Acné hormonale et kystique : pourquoi est-ce différent ?
La lumière bleue atteint la bactérie logée dans le follicule, près de la surface. L'acné hormonale est pilotée par le signal qui pousse la glande sébacée à une surproduction, et ce signal se forme en amont de la bactérie, au niveau hormonal. Selon la revue de Tommasino et son équipe en 2025, les traitements donnés pour cela, les contraceptifs combinés, la spironolactone et le clascotérone topique, ciblent tous la voie pilotée par les androgènes ; les auteurs voient leur place chez les femmes adultes et dans les cas ne répondant pas au traitement habituel.6 Ce sont des médicaments sur ordonnance, et la décision revient au médecin ; je peux seulement écrire que la lumière n'agit pas sur cette voie, et qu'aucun bras des études ci-dessus n'a étudié l'acné hormonale.
Je n'ai pas non plus trouvé d'étude en lumière bleue pour l'acné profonde, nodulaire ou kystique. Les études incluses portent toutes sur l'acné légère à modérée, et la revue de Ren et son équipe en 2026 classe la LED dans cette catégorie ; pour l'acné modérée à sévère, la même revue traite de la thérapie photodynamique à l'ALA, une procédure médicale associant un agent photosensibilisant et une source lumineuse clinique, pas un masque à domicile.9 L'acné kystique peut laisser des cicatrices, et la cicatrice relève déjà d'un autre mécanisme : la même revue décrit les lasers fractionnés pour les cicatrices creusées, la lumière n'y figure pas. J'ai écrit une page séparée sur les cicatrices d'acné.

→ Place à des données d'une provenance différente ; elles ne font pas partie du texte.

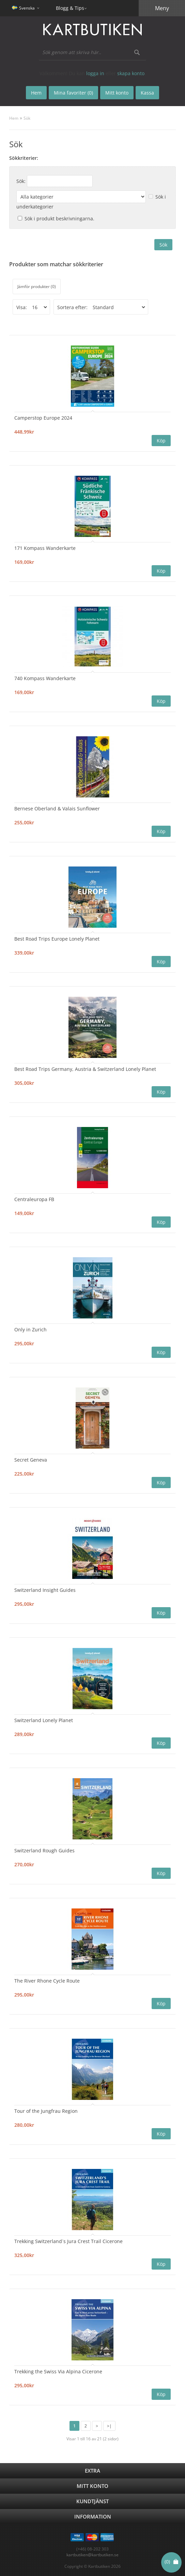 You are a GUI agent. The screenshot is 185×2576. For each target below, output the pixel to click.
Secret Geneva (30, 1460)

Ce qu'il faut retenir : si vos boutons surviennent avec votre cycle, se situent le long du menton et de la mâchoire, ou sont profonds et douloureux, la lumière ne cible pas ce qui les pilote ; là, le dermatologue est la première étape, et la lumière ne peut, au mieux, venir en complément des boutons superficiels et inflammatoires, si le médecin n'y voit pas d'objection.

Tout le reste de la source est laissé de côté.